Server and Initialdata must be from the same Servicepack, the Agent should be from the same or previous Servicepack. 

(Only valid for V9)
! - Note that the Agents of Servicepack 1-4 can only run with an Automation Engine and Initial Data of the same or a later Servicepack level.

  • Follow the steps below to ensure the basic settings for the Agent are correct:

 

Check the TCP/IP settings in the agent logfile.and compare them with the settings in the communication process logfile.
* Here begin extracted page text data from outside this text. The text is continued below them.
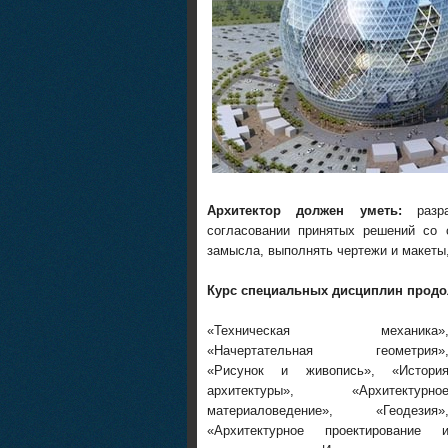
Архитектор должен уметь:
разра
согласовании принятых решений со 
замысла, выполнять чертежи и макеты
Курс специальных дисциплин продол
«Техническая механика»
«Начертательная геометрия»
«Рисунок и живопись», «Истори
архитектуры», «Архитектурно
материаловедение», «Геодезия»
«Архитектурное проектирование 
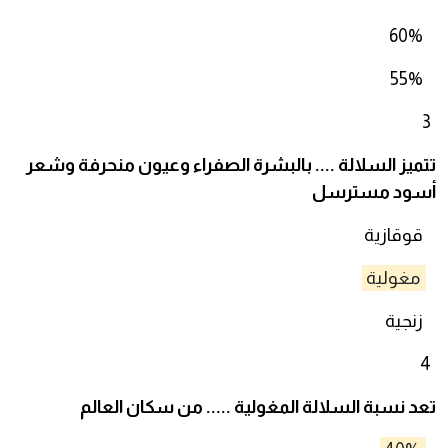
60%
55%
3
تتميز السلالة .... بالبشرة الصفراء وعيون منحرفة وشعر
أسود مسترسل
قوقازية
مغولية
زنجية
4
تعد نسبة السلالة المغولية ..... من سكان العالم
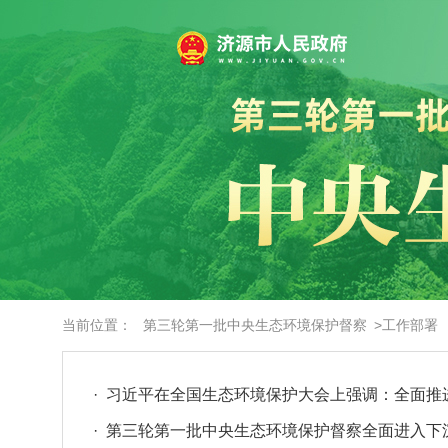
当前位置：
第三轮第一批中央生态环境保护督察
>工作部署
· 习近平在全国生态环境保护大会上强调：全面推
· 第三轮第一批中央生态环境保护督察全面进入下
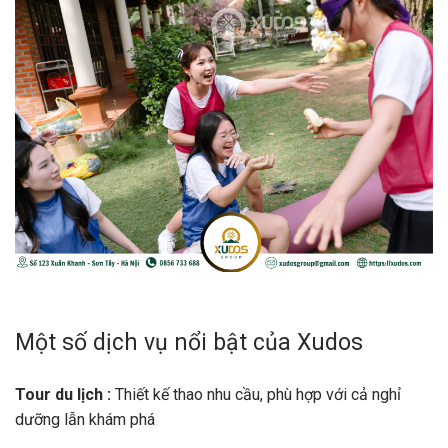
Một số dịch vụ nổi bật của Xudos
Tour du lịch :
Thiết kế thao nhu cầu, phù hợp với cả nghỉ
dưỡng lẫn khám phá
In the [TCP/IP] section you can find out which communication process (CP) was set for the agent to connect to:

[TCP/IP]

20120812/131001.497 - port = 2323

20120812/131001.497 - bindaddr =

20120812/131001.497 - bindlocal = 0

20120812/131001.497 -; try all n seconds to connect to server

20120812/131001.497 - connect = 60

20120812/131001.497 - report = 60

20120812/131001.497 - SendBufferSize = 1048576

20120812/131001.497 - RecvBufferSize = 1048576

20120812/131001.497 - cp = SERVER01:2217

In this example you can see that the ip address of the communication process the agent connects to was set to: SERVER01:2217

Now look at the communication process logfile:

In the startup section of the communication process logfile you can find the following messages:

U0003492 Server has been started on Host 'SERVER01' ('<IP address>') with process ID '6564'.

U0003486 ListenSocket with port number '2217' successfully created.
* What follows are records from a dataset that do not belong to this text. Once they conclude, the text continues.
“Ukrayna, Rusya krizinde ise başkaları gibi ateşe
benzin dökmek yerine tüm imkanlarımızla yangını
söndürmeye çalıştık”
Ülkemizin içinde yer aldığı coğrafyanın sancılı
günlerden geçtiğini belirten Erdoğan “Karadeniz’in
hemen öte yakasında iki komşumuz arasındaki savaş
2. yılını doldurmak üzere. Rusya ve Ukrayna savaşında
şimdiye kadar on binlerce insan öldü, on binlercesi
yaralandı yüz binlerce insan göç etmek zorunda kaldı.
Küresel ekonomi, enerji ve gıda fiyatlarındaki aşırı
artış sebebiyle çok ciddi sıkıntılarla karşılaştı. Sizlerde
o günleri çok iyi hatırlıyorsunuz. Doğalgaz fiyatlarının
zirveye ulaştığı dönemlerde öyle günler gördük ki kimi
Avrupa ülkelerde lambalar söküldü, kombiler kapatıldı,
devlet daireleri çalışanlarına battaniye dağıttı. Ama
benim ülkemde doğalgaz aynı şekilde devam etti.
Also have a look at the port settings of the communication process logfiles in the startup section:

[PORTS]
20120812/130702.635 - cp1 = 2217
20120812/130702.635 - cp2 = 2218
20120812/130702.635 - cp3 = 2219
20120812/130702.635 - cp4 = 2220

Now we have the information that the communication processes are started on host "SERVER01" with the following ports assigned to them:

cp1 = SERVER01:2217
cp2 = SERVER01:2218
cp3 = SERVER01:2219
cp4 = SERVER01:2220

The settings information that we have read out of the agent logfile in the [TCP/IP] section is correct the agent is supposed to connect to cp = SERVER01:2217.

If the agent and server settings differ from each other no connection can be made and the agent is not connected to the system.

If the above settings are correct, continue the analysis:

In the agent logfile look at the settings [CP_LIST] in the startup section of the agent:

[CP_LIST]

2218=SERVER02

This list is created when the Agent starts and is extended when new communication processes are activated, in some cases we have seen that this list contained information from other systems, this can happen when the Agent was connected to a different system, or if there have been changes in the Host name or TCP/IP scope.

This is the list the Agent will try to get a connection to if the connection to the Communication Process defined in the TCPIP section can't be made.

If there is invalid information in this section, it could also lead to connection issues.

Please erase all false information in the [CP_LIST] section and restart the agent. The list will be updated with the correct information.

If all of the settings above are correct, continue the analysis.

Look at the Agent and CP logfile, around the time the error occurred.

Here is a list of error messages and Knowledge base articles that are linked to these errors.  For additional information on the individual errors, refer to the appropriate Known Error article referenced below.

U2000019 The Server is reporting as system 'Automic'. Disconnecting again.
Refer to Known Error Article 000009832 - Agent not starting receive U2001017 error
 
U0034036 There is no valid license for Agent 'WIN01' (license class 'V', license category 'TestSystem', platform 'EX.OS.WIN').
Refer to Known Error Article 000009834 - Receive U0034036 error when attempting to start Agent

U2000099 Transfer key could not be loaded
Refer to Known Error Article 000009835 - Agent fails to start, receive U2000099 error
 
U2001017 It was not possible to create list socket because port number '2303' is already in use.
Refer Known Error Article 000009832 - Agent not starting receive U2001017 error
 
U0003413 Socket call 'recv' returned error code '10054'.
An existing connection was forcibly closed by the remote host.

Refer to Known Error Article 000009579 - Agent down: Error U0003413 - Socket call 'recv' returns error code '10054'.